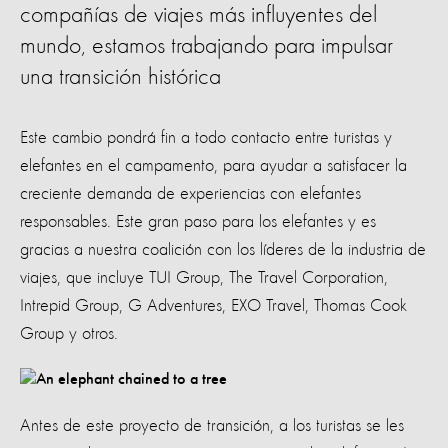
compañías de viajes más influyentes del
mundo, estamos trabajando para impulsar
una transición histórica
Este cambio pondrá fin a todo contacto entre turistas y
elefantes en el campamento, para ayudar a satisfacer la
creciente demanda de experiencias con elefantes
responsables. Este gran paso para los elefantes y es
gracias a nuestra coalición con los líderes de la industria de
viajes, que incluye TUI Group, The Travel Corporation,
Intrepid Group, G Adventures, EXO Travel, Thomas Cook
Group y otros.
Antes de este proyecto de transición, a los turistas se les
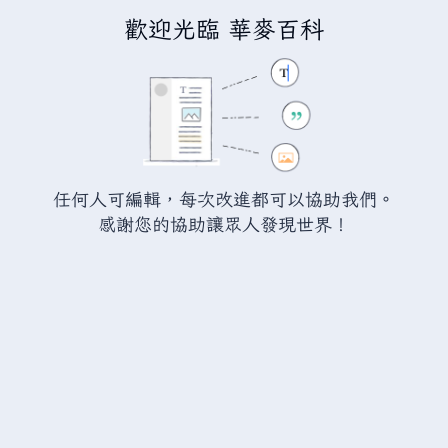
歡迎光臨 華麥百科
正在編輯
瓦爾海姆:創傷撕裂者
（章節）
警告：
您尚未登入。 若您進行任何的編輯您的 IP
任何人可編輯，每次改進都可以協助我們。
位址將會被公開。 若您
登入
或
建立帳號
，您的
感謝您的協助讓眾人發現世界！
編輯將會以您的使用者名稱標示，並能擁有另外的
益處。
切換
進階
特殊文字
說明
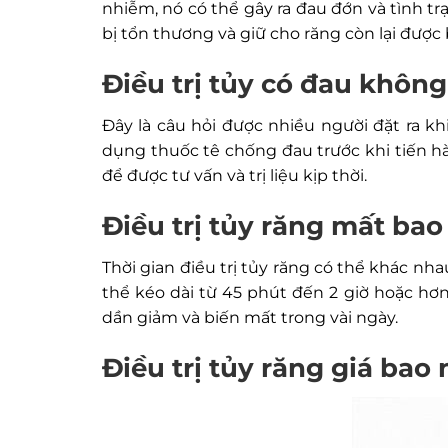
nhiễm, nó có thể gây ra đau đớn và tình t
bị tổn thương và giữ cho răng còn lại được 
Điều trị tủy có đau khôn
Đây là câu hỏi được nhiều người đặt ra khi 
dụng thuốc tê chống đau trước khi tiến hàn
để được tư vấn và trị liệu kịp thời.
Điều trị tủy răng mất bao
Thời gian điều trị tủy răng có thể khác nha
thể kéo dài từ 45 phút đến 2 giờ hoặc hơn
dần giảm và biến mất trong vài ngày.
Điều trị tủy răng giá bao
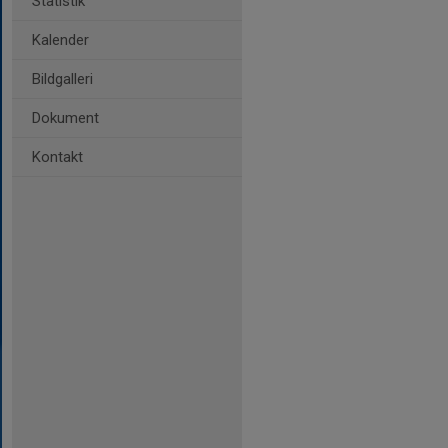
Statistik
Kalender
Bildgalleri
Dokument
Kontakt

◇ ◇ ◇ ◇ ◇ ◇ ◇

• **ACTIVITY**: Retype only the lines that run from the first line of the entries above to the line containing "任何人可編輯，每次改進都可以協助我們。", both included. Do not carry over any pictures.

• **SOLUTION BELOW**:
compañías de viajes más influyentes del
mundo, estamos trabajando para impulsar
una transición histórica
Este cambio pondrá fin a todo contacto entre turistas y
elefantes en el campamento, para ayudar a satisfacer la
creciente demanda de experiencias con elefantes
responsables. Este gran paso para los elefantes y es
gracias a nuestra coalición con los líderes de la industria de
viajes, que incluye TUI Group, The Travel Corporation,
Intrepid Group, G Adventures, EXO Travel, Thomas Cook
Group y otros.
Antes de este proyecto de transición, a los turistas se les
歡迎光臨 華麥百科
正在編輯
瓦爾海姆:創傷撕裂者
（章節）
警告：
您尚未登入。 若您進行任何的編輯您的 IP
任何人可編輯，每次改進都可以協助我們。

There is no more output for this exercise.